Meat and poultry recipes

Honey roasted lamb with basil

Honey roasted lamb with basil


  • Easy
  • 100 minutes
  • For 4 people
  • € 6 / person
  • 312kcal per 100g.

How to make lamb with honey and basil . A very simple meat recipe that can give you a lot of play for any gathering of friends, honey lamb with basil .

I always try to offer you quick and easy recipes, which should not be at odds with good eating. This is the case of the recipe that I propose today. A dish that may well serve for a special meal or even as a Christmas dish, baked lamb , a classic but with a new touch.

Christmas gastronomic traditions are defined both by the sweets that accompany our tables, and by the outstanding dishes for dinner. Among the lamb roasted stuffed the turkey , the pig,  the goat and seabream , most popular posts for these dates are discussed.

With honey lamb with basil, you will surely keep these culinary traditions alive. Always giving a different touch to the bite that your diners will taste.

I do not claim that this recipe is exclusive for Christmas dates, because I think it is a perfect dish for any gathering of friends, which will not take up much time in the kitchen and that will surely like everyone. Having said all this, with great care I get down to work to offer you another yummy recipe.

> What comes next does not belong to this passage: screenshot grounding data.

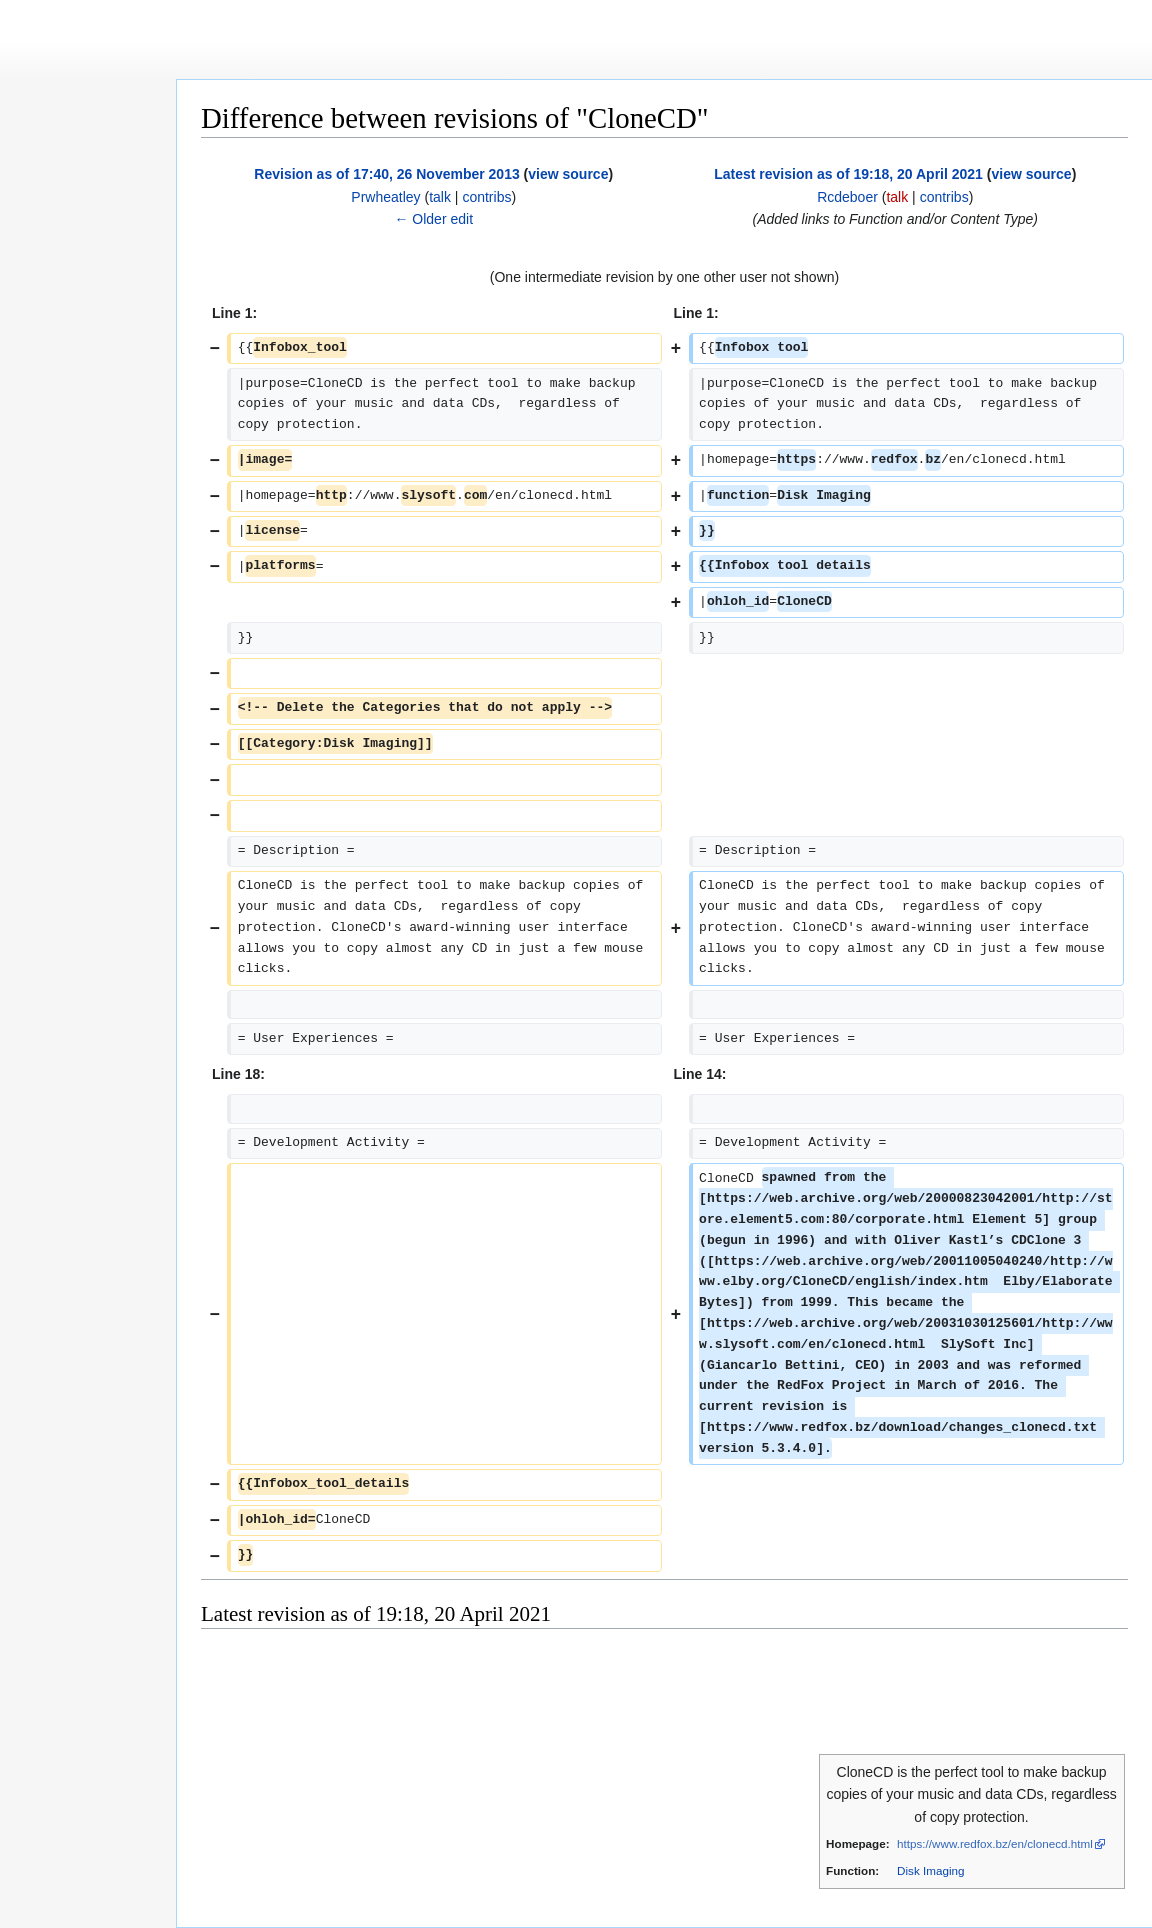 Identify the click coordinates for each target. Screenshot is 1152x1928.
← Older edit (433, 219)
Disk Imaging (930, 1870)
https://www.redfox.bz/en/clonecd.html (995, 1843)
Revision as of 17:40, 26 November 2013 (386, 174)
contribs (486, 197)
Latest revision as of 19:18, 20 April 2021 (848, 174)
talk (440, 197)
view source (568, 174) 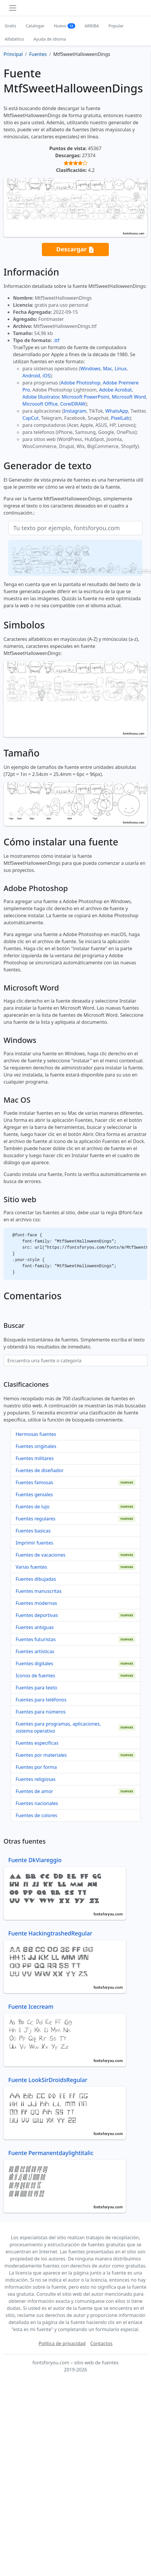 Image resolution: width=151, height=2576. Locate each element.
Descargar (75, 249)
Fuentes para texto (36, 1687)
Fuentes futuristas (36, 1639)
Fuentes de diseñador (39, 1470)
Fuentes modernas (36, 1603)
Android (31, 375)
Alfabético (14, 39)
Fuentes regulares (35, 1518)
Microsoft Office (40, 404)
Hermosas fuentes (36, 1434)
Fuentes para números (40, 1712)
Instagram (74, 411)
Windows (90, 368)
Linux (121, 368)
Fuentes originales (36, 1446)
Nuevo (64, 26)
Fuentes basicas (33, 1530)
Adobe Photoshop (81, 382)
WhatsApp (116, 411)
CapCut (30, 418)
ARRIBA (92, 26)
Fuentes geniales (34, 1494)
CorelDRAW (72, 404)
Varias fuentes (31, 1567)
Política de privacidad (62, 2343)
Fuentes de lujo (33, 1506)
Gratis (10, 26)
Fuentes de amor (34, 1791)
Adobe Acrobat (115, 390)
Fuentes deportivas (37, 1615)
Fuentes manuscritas (39, 1591)
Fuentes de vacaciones (40, 1555)
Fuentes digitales (34, 1663)
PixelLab (120, 418)
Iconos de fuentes (35, 1675)
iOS (46, 375)
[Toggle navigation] (12, 8)
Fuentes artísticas (35, 1651)
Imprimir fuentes (34, 1543)
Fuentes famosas (34, 1482)
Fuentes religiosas (35, 1779)
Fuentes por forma (36, 1767)
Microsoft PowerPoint (85, 397)
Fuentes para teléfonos (41, 1699)
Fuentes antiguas (35, 1627)
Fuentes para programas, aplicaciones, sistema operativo (58, 1727)
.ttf (56, 340)
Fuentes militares (35, 1458)
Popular (116, 26)
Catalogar (35, 26)
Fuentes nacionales (37, 1803)
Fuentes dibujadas (36, 1579)
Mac (107, 368)
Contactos (101, 2343)
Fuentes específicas (37, 1743)
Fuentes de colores (36, 1815)
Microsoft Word (129, 397)
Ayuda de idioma (50, 39)
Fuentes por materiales (41, 1755)
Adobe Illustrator (40, 397) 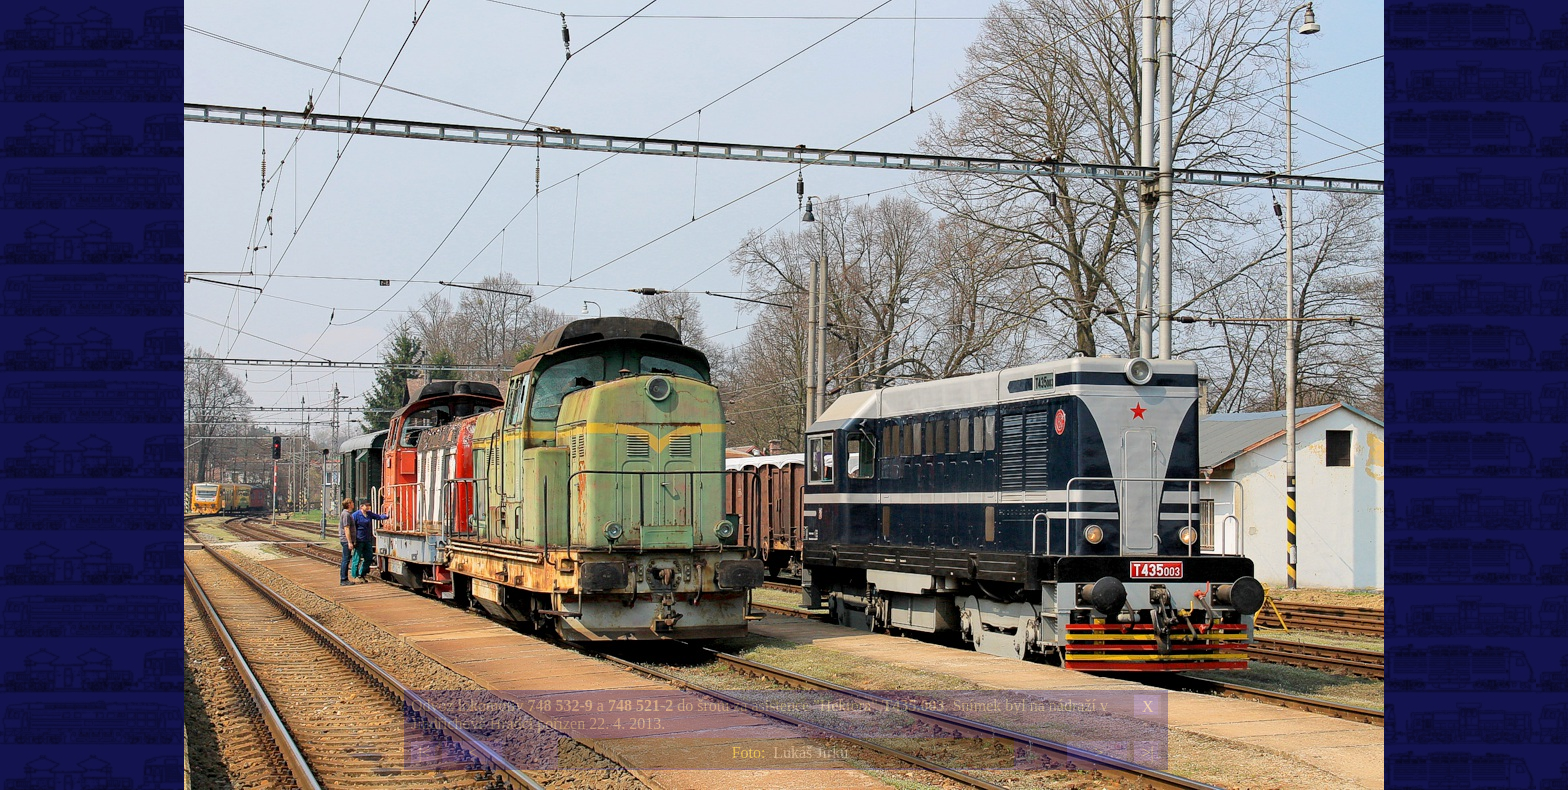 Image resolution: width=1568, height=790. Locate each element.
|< (424, 752)
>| (1147, 752)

Preparation of the lamb and mashed honey with basil

  1. We ask the butcher to make a few cuts on the shoulder so that we can handle the meat better.
  2. Peel the garlic cloves and add them, along with the basil, to the mortar. When the ingredients are well mixed. Add the 5 tablespoons of olive oil and two tablespoons well filled with honey to the mash and stir so that all the ingredients are well integrated.
  3. Season the shoulder on all sides with salt and pepper and put it in a baking dish. Spread the shoulder with the honey preparation. Next we add about 150ml of water to the source.

Baked lamb with honey

  1. We put it in the oven at 190 ° C with heat up and down, for about 90 minutes. Remember that each oven is a world and better than you nobody knows it.
  2. It is better to follow the directions in the recipe but also be practical. The meat should be well browned on the outside and cooked on the inside. You can open a little in the meatier areas to check the point where the meat is.
  3. During the time the shoulder is in the oven, we turn the lamb over, so that all its sides are browned well, and add water as the lamb demands.
  4. I have used a total of 500 ml (initial 150 ml and 350 ml more throughout the process).
  5. Honey causes water to caramelize on contact with sugars. Therefore, if we are not careful we can find ourselves without sauce and with a large caramelized crust attached to our source.
  6. Every time we turn the lamb and add water, we must sprinkle the lamb with the resulting sauce.

Preparation of the garnish and final presentation

  1. For the garnish, peel and cut the potatoes into slices. We are going to prepare classic bakery potatoes .
  2. Peel and julienne the onion. In a large frying pan, add plenty of soft olive oil and add the chopped onion, potatoes and a pinch of basil.
  3. Let them cook over medium heat for approximately 35-40 minutes or until the potato is golden and crisp. At that time we remove it from the fire, add salt to taste and let drain.
  4. When the lamb is ready, we serve everything together and separate some sauce in a container so that the very salseros can add as much sauce to the lamb as they want.

If you don’t want to miss a detail on how to prepare this honey-roasted lamb recipe , click on the photos in the step by step.

Tips for a lamb with yummy honey

  • Honey will add a soft touch of sweetness to this typically salty dish. Therefore, I suggest that you do not increase the amounts of honey, otherwise it may be too sweet and lose its original touch.
  • In any case, the quantities will be increased in proportion to the number of shoulders that you are going to cook.
  • As for basil, you can buy it fresh, or as in my case, use it in a spice rack that is much easier to find in supermarkets. I must admit that fresh basil is not located as easily as bay, thyme or rosemary.